- [Record excerpts]
■ ■ ■ ■ ■
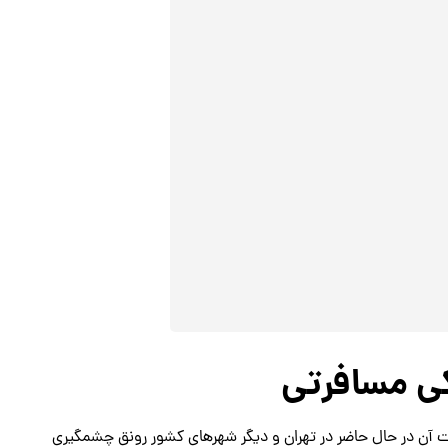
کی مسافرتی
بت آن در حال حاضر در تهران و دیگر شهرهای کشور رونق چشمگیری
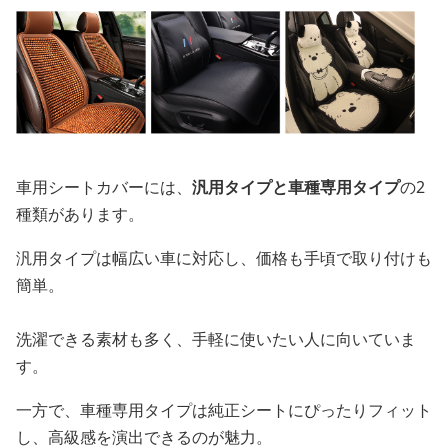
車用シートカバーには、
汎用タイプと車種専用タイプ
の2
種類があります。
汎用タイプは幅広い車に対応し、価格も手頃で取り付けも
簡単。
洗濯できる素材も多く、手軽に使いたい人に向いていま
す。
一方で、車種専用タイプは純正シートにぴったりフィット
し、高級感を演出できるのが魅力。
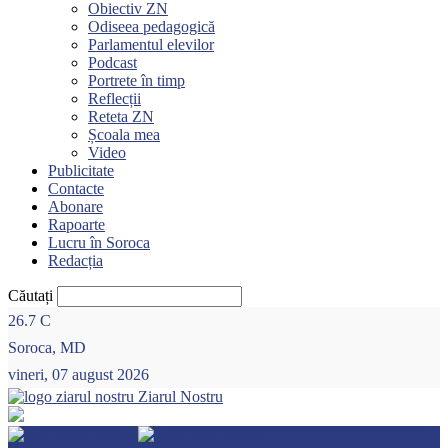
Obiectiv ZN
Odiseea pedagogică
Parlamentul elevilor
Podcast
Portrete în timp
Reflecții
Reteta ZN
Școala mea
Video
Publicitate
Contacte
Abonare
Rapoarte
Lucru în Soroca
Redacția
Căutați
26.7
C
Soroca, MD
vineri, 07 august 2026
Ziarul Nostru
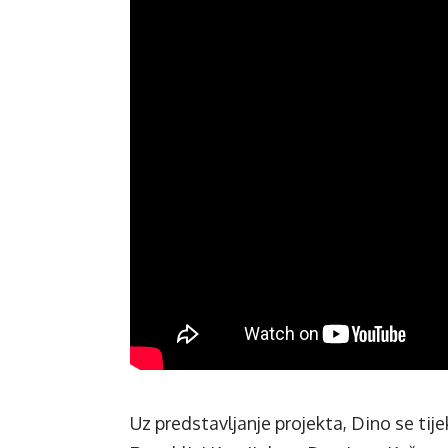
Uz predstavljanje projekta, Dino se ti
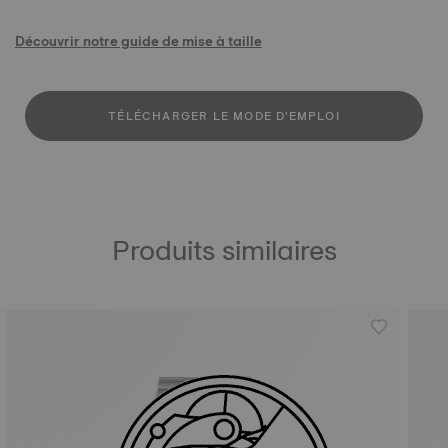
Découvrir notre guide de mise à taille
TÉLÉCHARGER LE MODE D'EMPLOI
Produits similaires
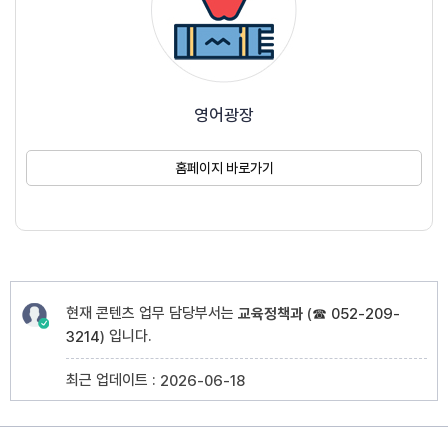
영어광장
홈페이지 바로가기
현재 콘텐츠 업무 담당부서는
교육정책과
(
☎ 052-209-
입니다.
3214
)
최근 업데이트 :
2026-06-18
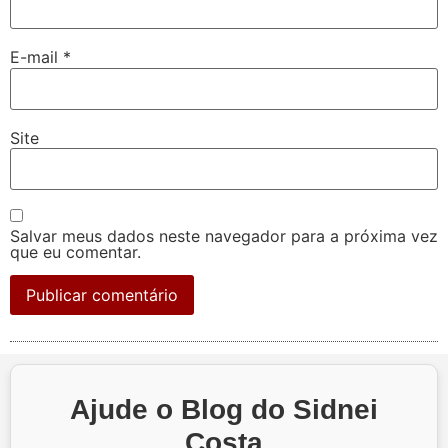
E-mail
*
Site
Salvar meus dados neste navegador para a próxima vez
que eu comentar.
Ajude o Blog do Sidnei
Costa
■ ■ ■ ■ ■
- [Problem description] Could you copy the lines above exactly and skip the images?

- [Solution for this problem]
کی مسافرتی
بت آن در حال حاضر در تهران و دیگر شهرهای کشور رونق چشمگیری
車用シートカバーには、
汎用タイプと車種専用タイプ
の2
種類があります。
汎用タイプは幅広い車に対応し、価格も手頃で取り付けも
簡単。
洗濯できる素材も多く、手軽に使いたい人に向いていま
す。
一方で、車種専用タイプは純正シートにぴったりフィット
し、高級感を演出できるのが魅力。
Obiectiv ZN
Odiseea pedagogică
Parlamentul elevilor
Podcast
Portrete în timp
Reflecții
Reteta ZN
Școala mea
Video
Publicitate
Contacte
Abonare
Rapoarte
Lucru în Soroca
Redacția
Căutați
26.7
C
Soroca, MD
vineri, 07 august 2026
Ziarul Nostru
Uz predstavljanje projekta, Dino se ti
Découvrir notre guide de mise à taille
TÉLÉCHARGER LE MODE D'EMPLOI
Produits similaires
영어광장
홈페이지 바로가기
현재 콘텐츠 업무 담당부서는
교육정책과
(
☎ 052-209-
입니다.
3214
)
최근 업데이트 :
2026-06-18
E-mail
*
Site
Salvar meus dados neste navegador para a próxima vez
que eu comentar.
Ajude o Blog do Sidnei
Costa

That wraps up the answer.